Wir dürfen kein Handy mitnehmen und keine Fotos machen, damit wir nix verraten können, denn dann machen die Rätsel den nächsten Leuten nach uns ja keinen Spaß mehr. Wir können aber trotzdem eine Menge erzählen!

Wir kommen in den Raum rein und sehen gleich den Countdown mit unseren 60 Minuten. Es ist düster und ein bisschen unheimlich. Wir schauen uns sorgfältig um und finden Sachen, die wir genau untersuchen und auseinander nehmen. Die Kinder haben überhaupt keine Scheu, auch mal kräftiger zuzulangen, was durchaus von Vorteil ist. Mit den Fundstücken können wir andere Dinge öffnen, oder zusammen basteln, oder kombinieren.

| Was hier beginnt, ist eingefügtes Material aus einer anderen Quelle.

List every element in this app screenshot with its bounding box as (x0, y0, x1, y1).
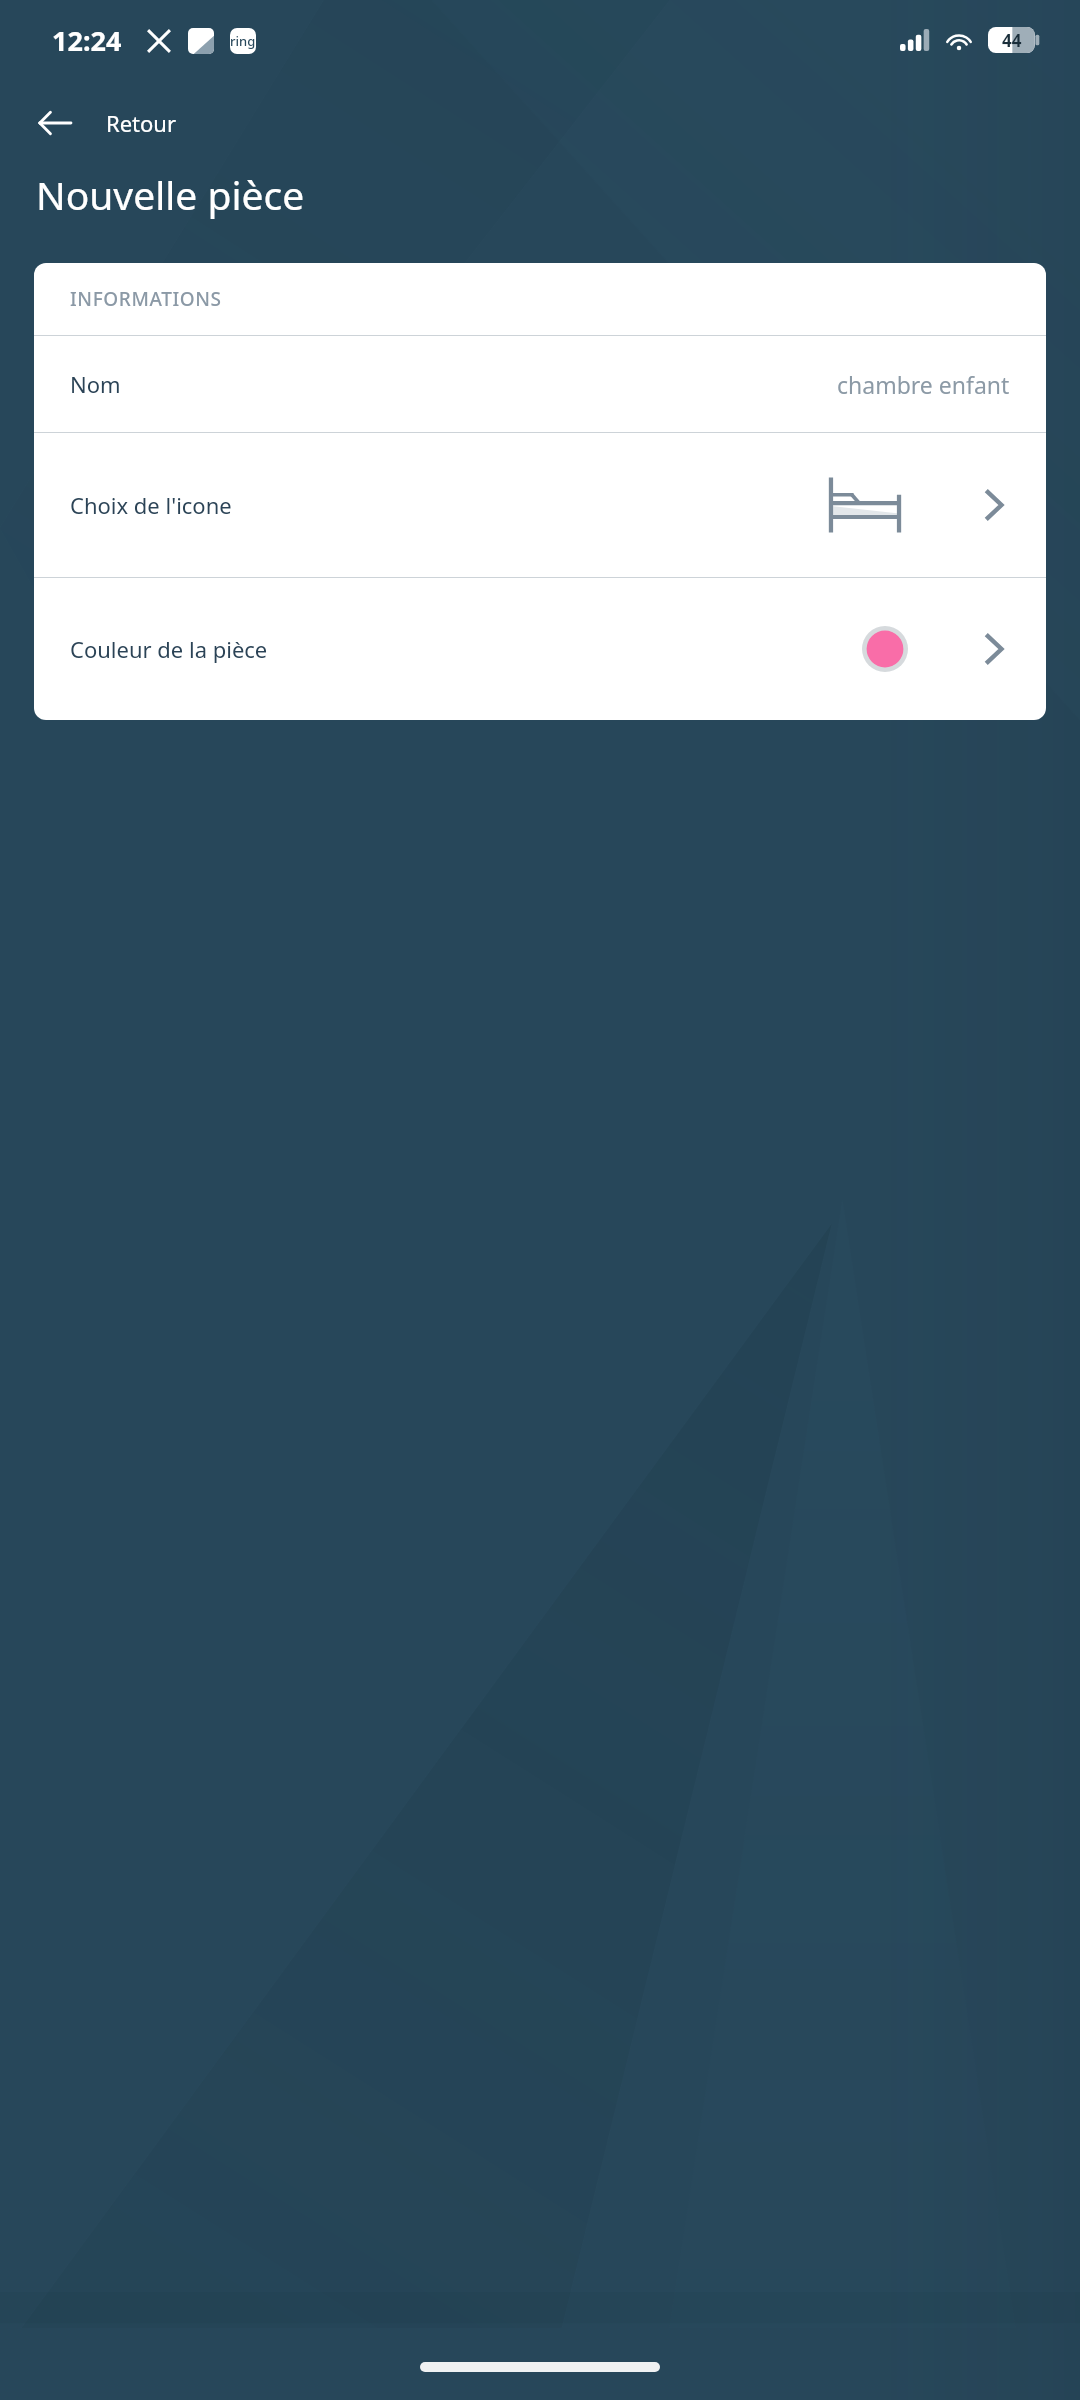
staticText: chambre enfant (837, 369, 1010, 400)
staticText: Choix de l'icone (70, 490, 232, 520)
button[interactable]: Retour (0, 96, 205, 150)
staticText: Retour (106, 108, 177, 138)
staticText: ring (230, 32, 256, 50)
button[interactable]: Choix de l'icone (34, 433, 1046, 577)
other: Ouvrir (972, 483, 1016, 527)
other: Ouvrir (972, 627, 1016, 671)
staticText: Nouvelle pièce (36, 168, 305, 221)
button[interactable]: Nom (34, 336, 1046, 432)
button[interactable]: Couleur de la pièce (34, 578, 1046, 720)
staticText: Nom (70, 369, 121, 399)
staticText: 44 (1002, 29, 1022, 52)
staticText: 12:24 (52, 22, 122, 59)
staticText: Couleur de la pièce (70, 634, 268, 664)
staticText: INFORMATIONS (70, 286, 222, 312)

Aber manche Sachen leider auch nicht. Manchmal gibt es tolle kleine Erfolge und wir kommen in einen richtigen Rausch, weil es weitergeht und sich neue Dinge auftun. Manchmal wissen wir absolut nicht weiter, drücken den Hilfe-Knopf und über Lautsprecher wird uns ein Hinweis gegeben. Aber es ist ganz schön kompliziert, wir tüfteln und diskutieren. Manchmal kommen die Kinder auf raffinierte Ideen, manchmal ich.

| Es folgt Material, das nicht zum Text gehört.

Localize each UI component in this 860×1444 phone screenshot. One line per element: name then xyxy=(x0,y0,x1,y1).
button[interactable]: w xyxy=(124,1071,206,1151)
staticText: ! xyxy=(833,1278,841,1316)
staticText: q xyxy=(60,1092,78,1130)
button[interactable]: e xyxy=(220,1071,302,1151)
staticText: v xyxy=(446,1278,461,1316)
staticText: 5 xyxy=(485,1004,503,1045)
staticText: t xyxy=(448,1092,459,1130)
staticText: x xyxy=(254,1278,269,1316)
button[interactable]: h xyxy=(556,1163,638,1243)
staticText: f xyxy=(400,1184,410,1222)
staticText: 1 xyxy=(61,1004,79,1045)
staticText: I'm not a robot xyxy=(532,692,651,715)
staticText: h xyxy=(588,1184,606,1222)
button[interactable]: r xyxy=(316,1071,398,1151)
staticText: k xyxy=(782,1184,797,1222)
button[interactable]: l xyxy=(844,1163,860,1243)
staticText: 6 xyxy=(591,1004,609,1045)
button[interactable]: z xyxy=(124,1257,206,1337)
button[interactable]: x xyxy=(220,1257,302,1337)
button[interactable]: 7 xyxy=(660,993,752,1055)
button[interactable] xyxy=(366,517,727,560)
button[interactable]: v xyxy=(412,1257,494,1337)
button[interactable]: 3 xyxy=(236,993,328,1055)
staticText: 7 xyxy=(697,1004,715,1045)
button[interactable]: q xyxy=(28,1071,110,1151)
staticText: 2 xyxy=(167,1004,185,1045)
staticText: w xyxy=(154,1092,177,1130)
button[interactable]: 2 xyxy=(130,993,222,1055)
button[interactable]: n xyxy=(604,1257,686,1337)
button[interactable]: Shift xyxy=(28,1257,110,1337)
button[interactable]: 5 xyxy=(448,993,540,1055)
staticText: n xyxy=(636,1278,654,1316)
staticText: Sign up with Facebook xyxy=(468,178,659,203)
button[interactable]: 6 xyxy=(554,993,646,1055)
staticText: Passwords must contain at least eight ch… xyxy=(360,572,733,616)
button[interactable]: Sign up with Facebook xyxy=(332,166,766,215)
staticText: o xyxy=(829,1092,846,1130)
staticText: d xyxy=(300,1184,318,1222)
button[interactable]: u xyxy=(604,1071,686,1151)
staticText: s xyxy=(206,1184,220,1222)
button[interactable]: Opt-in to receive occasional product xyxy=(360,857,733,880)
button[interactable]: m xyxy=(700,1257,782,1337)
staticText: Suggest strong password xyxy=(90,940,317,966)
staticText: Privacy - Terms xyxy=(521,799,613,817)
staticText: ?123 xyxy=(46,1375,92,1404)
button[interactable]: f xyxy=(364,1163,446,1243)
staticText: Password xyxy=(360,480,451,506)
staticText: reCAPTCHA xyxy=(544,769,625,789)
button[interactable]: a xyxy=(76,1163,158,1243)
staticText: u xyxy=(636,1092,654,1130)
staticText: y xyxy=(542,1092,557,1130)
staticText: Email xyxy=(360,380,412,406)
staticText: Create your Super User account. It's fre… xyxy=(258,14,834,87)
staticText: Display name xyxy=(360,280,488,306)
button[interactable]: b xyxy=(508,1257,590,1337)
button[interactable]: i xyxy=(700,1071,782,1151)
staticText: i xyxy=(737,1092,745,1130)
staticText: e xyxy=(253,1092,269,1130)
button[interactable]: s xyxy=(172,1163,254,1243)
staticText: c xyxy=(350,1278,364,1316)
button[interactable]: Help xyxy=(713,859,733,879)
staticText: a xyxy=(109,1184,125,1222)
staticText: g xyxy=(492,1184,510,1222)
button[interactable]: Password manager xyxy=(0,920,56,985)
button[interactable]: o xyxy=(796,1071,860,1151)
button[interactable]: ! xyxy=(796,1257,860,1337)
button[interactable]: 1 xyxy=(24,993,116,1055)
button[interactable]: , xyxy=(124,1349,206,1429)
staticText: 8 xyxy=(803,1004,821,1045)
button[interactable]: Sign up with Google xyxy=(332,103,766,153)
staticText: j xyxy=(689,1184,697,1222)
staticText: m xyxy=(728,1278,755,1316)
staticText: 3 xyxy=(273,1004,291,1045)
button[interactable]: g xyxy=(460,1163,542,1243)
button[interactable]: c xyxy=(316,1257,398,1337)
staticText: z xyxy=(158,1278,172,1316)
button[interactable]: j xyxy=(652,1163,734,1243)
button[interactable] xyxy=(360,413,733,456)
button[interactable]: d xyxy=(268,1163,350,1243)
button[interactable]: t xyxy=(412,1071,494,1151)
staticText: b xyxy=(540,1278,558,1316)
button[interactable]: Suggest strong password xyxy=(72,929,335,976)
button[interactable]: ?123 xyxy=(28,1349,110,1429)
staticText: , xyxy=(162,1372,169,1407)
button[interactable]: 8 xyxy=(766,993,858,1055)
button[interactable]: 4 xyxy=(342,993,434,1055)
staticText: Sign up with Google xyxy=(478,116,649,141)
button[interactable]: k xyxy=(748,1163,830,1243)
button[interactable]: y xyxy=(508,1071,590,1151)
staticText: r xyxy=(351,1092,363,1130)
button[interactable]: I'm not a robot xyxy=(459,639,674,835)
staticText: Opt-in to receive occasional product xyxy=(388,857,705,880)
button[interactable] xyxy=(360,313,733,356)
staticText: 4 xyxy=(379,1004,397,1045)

Man muss man an Stellen gucken, wo man sonst nicht gucken würde, man muss manchmal Sachen schrotten. Man muss Codes knacken, dann gehen Türen auf, man kommt in einen neuen Raum und der ist wieder voller Rätsel. Man muss mutig sein und alles ausprobieren, auch Sachen die man sich eigentlich nicht traut. Manchmal muss man auch 3x Hingucken, ganz genau. Einmal wollten wir was zerstören, um weiter zu kommen, aber da kam eine Stimme aus dem Lautsprecher „Diese Aktion ist nicht erlaubt“. Manchmal kriegt man wirklich Angst, weil Alarmtöne angehen, Lampen ausgehen, aber man muss sich immer daran erinnern, dass es ein Spiel ist und nix passieren kann. Trotzdem hat meine Tochter gerade zum Ende hin Angst bekommen, wollte noch viel öfter Hilfe holen, damit wir da endlich rauskommen. Es war ja auch ganz schön beklemmend. Mein Sohn hingegen ist zwar jünger, aber wesentlich unerschrockener und überhaupt nicht ängstlich. Er hat verinnerlicht, dass ihm nix passieren kann, und hat munter drauflos gebastelt, zerschlagen, geforscht und gerätselt. Ich als einzige Erwachsene war darin gefordert, die Tochter zu beruhigen, den Sohn in logische Bahnen zu lenken und aufkommende Hektik wegen des drohenden Countdowns zu bekämpfen, bei den Kindern und bei mir.

Es war sehr spannend und aufregend, wir haben sehr viele Rätsel rausgekriegt, aber leider hat uns die Zeit nicht gereicht. Man muss auch sagen, dass uns die Erfahrung fehlte, das hat auch die nette Dame von Phobia bestätigt. Leute, die sowas schon öfter gespielt haben oder viele Computerspiele spielen, gehen geübter vor. Was natürlich toll war, ist, dass sie mit uns das Spiel zu Ende gespielt hat und wir alle Lösungen erfahren haben – sonst würden wir uns wohl heute noch fragen, wie das alles hätte gehen sollen. Wir haben auch erfahren, dass das Spiel vom Schwierigkeitsgrad „mittel“ ist, da wundert es natürlich nicht, dass eine ungeübte Erwachsene und zwei Kinder es nicht geschafft haben, auch wenn angegeben wurde, es wäre für Kinder ab acht Jahren geeignet. Meiner Schätzung nach hätten wir noch mindestens 20-30 Minuten und mehrere Tipps gebraucht, um „von selber“ den Ausgang zu finden. Ich würde empfehlen, noch ein „leichtes“ Spiel zu machen und dies speziell für Kinder und Ungeübte anzubieten.

Danach sind wir wieder in den gleißenden Sonnenschein beim Alex hinaus getreten und meine Kinder haben zum ersten Mal seit 5 Jahren nach einem Mittagsschlaf gefragt! Wir haben dann nach dem aufregenden Countdown einen Sundowner am Spreeufer genossen.